Delany's early science fiction trilogy, The Fall of the Towers, is being reissued by Centipede Press half a century after their original publication. It will be published in three distinct dustjacketed volumes, with all of the original forewords and afterwords, new artwork by David Ho, and an introduction by (cough) me.
Chip Delany was one of my earliest literary heroes and his work has never fallen in my esteem. So this was a pretty big deal for me.
Here's how my introduction begins:
Context is necessary. The nineteen year old who began writing Out of the Dead City, the first volume of The Fall of the Towers, lived in a country very different from the one we now inhabit. Men wore hats and women petticoats. Computers were intimidating behemoths that filled rooms and had laughably little processing power. Clothing, houses, and consumer packaging were all much drabber than what we are now used to. Homosexuality was thought of as a rare mental illness. People of color were treated as second-class citizens.There was nothing in any of the above to prevent a young, queer Negro (these are the terms he himself would have used) from deciding to write a trilogy of novels – or, rather, a novel in three books – exploring the economic origins of war and the distorting effects it has on society. But at a time when black SF writers did not advertise their race and gay SF writers kept a lower profile than Delany was willing to do, it would require moxie...
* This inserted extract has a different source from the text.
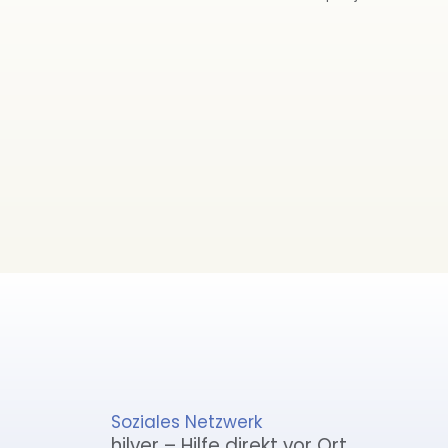
Soziales Netzwerk
hilver – Hilfe direkt vor Ort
By necessity, the set is not exactly cheap. You can preorder one right now for $150. Which is not a bad price for three beautifully-made hardcover volumes issued in an edition of 300 copies each.
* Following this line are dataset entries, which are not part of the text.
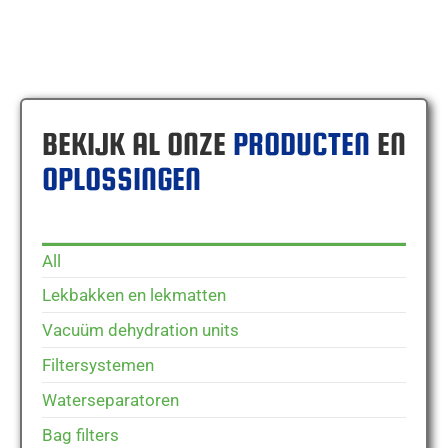
BEKIJK AL ONZE
PRODUCTEN
EN
OPLOSSINGEN
All
Lekbakken en lekmatten
Vacuüm dehydration units
Filtersystemen
Waterseparatoren
Bag filters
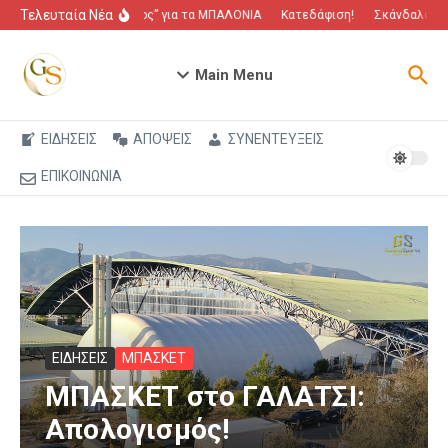
Μετάβαση στο περιεχόμενο
Τελευταία Νέα
“Πόλεμος” για τα ΜΠΑΛΟΝΙΑ
Κατεδάφιση!
Σκάνδαλο που
Main Menu
ΕΙΔΗΣΕΙΣ
ΑΠΟΨΕΙΣ
ΣΥΝΕΝΤΕΥΞΕΙΣ
ΕΠΙΚΟΙΝΩΝΙΑ
ΕΙΔΗΣΕΙΣ
ΜΠΑΣΚΕΤ
ΜΠΑΣΚΕΤ στο ΓΑΛΑΤΣΙ:
Απολογισμός!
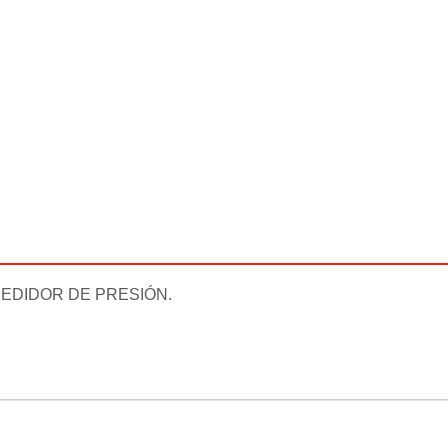
DIDOR DE PRESIÓN.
So either you need a set or you don't. If you're in the first category, you know who you are. If you're in the second, you can find the original paperbacks easily enough -- and they include Chip's l forewords and afterwords. I think I did a pretty good job with my own intro. But there's no getting around the fact that the single best explicator or Samuel R. Delany's fiction has always been the man himself.
You can find the preorder page here.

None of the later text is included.